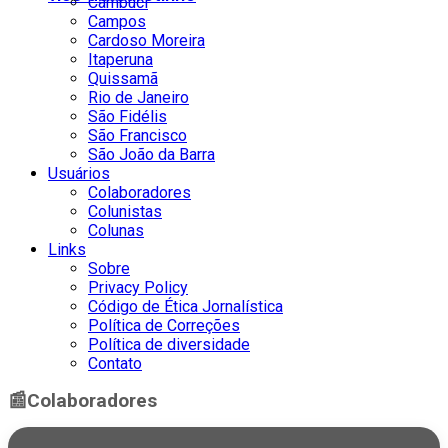
Cambuci
Campos
Cardoso Moreira
Itaperuna
Quissamã
Rio de Janeiro
São Fidélis
São Francisco
São João da Barra
Usuários
Colaboradores
Colunistas
Colunas
Links
Sobre
Privacy Policy
Código de Ética Jornalística
Política de Correções
Política de diversidade
Contato
📰
Colaboradores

How to complete this task
Exactly as they stand, the entries must be written out again, pictures excluded.

Written answer
Cambuci
Campos
Cardoso Moreira
Itaperuna
Quissamã
Rio de Janeiro
São Fidélis
São Francisco
São João da Barra
Usuários
Colaboradores
Colunistas
Colunas
Links
Sobre
Privacy Policy
Código de Ética Jornalística
Política de Correções
Política de diversidade
Contato
📰
Colaboradores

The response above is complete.